Fellow Muslims with eyes the bluest of blue and skin the
whitest of white...
Former NOI members who recognized anti-white racism as
folly and converted to proper Islam include Malcolm X and the world champion
heavyweight boxer, Muhammad Ali. Both spoke out on the subject:
“[The Hajj
pilgrimage to Mecca] was an exhilarating experience to see people belonging to
different colors, races and nationalities, kings, heads of states and ordinary
men from very poor countries all clad in two simple white sheets praying to God
without any sense of either pride or inferiority. It was a practical
manifestation of the concept of equality in Islam.” (Muhammed Ali)
“During the
past eleven days here in the Muslim world, I have eaten from the same plate,
drunk from the same glass, and slept in the same bed (or on the same rug) --
while praying to the same God -- with fellow Muslims, whose eyes were the
bluest of blue, whose hair was the blondest of blond, and whose skin was the
whitest of white. And in the words and in the actions and in the deeds of the
‘white’ Muslims, I felt the same sincerity that I felt among the black African
Muslims of Nigeria, Sudan and Ghana.”
“We were
truly all the same -- because their belief in the one God had removed the
‘white’ from their minds, the ‘white’ from their behavior, and the ‘white’ from
their attitude.”
“This
religion recognizes all men as brothers. It accepts all human beings as equals
before God, and as equal members in the Human Family of Mankind. I totally
reject Elijah Muhammad’s racist philosophy, which he has labeled ‘Islam’ only
to fool and misuse gullible people as he fooled and misused me. But I blame
only myself, and no one else for the fool that I was, and the harm that my
evangelical foolishness on his behalf has done to others.” (Malcolm X)
Whither the “Nation of Islam”?
Laudable as the lifestyle espoused by the NOI may be,
one cannot escape the fact that despite some of the trappings of Islam, the
theology and ideology they currently espouse are not only non-Islamic but
actually anathema to Islam. There are, however, some signs that things may be
changing for the better.
On the death of Elijah Mohammed in 1976 his son Wallace
D. Muhammad (now known as Imam Warrithuddin Mohammed) assumed NOI leadership,
renamed the organization the Muslim American Society and tried to steer it
toward Islamic orthodoxy. After three years a disgruntled Louis Farrakhan
broke away and re-founded the NOI in line with the teachings of Elijah
Mohammed. But in February this year, Farrakhan, recovering from a serious
battle with prostate cancer which may have given him cause to reflect, shared a
platform with Wallace and made an important move toward mainstream Islam by
declaring:
“Allah sent
Mohammed with the final revelation to the world. ... There is no prophet after
the Prophet Mohammed, and no book after the Koran.”

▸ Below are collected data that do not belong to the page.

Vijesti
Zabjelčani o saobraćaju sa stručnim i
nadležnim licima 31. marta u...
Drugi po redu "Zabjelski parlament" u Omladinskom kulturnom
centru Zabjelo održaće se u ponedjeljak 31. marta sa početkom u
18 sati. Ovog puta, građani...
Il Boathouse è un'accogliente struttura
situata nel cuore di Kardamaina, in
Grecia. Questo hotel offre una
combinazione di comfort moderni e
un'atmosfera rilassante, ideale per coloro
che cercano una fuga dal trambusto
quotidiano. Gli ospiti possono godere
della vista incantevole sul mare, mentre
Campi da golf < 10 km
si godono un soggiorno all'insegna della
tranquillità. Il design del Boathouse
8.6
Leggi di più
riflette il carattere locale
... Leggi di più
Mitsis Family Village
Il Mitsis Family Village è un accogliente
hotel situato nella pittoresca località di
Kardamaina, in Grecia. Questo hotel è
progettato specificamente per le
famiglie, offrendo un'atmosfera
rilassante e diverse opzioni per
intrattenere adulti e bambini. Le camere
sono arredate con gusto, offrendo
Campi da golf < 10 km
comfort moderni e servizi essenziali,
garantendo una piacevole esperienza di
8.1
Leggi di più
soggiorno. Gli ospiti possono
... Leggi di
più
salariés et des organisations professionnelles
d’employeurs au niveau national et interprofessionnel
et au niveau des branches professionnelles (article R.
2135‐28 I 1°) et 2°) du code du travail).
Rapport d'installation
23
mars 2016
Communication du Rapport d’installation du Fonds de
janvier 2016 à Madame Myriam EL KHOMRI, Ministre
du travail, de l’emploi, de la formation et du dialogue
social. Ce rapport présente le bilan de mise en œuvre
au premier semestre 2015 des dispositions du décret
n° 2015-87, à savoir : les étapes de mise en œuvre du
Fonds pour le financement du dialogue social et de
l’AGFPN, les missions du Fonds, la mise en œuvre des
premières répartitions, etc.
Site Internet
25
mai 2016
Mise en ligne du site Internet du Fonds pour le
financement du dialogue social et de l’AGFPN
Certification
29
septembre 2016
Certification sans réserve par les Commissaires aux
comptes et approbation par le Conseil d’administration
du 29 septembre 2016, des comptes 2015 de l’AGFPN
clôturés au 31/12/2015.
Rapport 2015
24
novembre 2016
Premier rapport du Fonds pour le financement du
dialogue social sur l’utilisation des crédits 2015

Let us hope that similarly orthodox statements on the
nature of God and on race will also soon be forthcoming. Let us look forward
to the day when Louis Farrakhan and his NOI follow the example of their former
colleague, Malcolm X, who eventually found his way from the so-called “Nation
of Islam” to genuine Islam and stated:
“I declare
emphatically that I am no longer in Elijah Muhammad’s ‘strait jacket’, and I
don’t intend to replace his with one woven by someone else. I am a Muslim in
the most orthodox sense; my religion is Islam as it is believed in and
practiced by the Muslims in the Holy City of Mecca.” Alhamdulillah.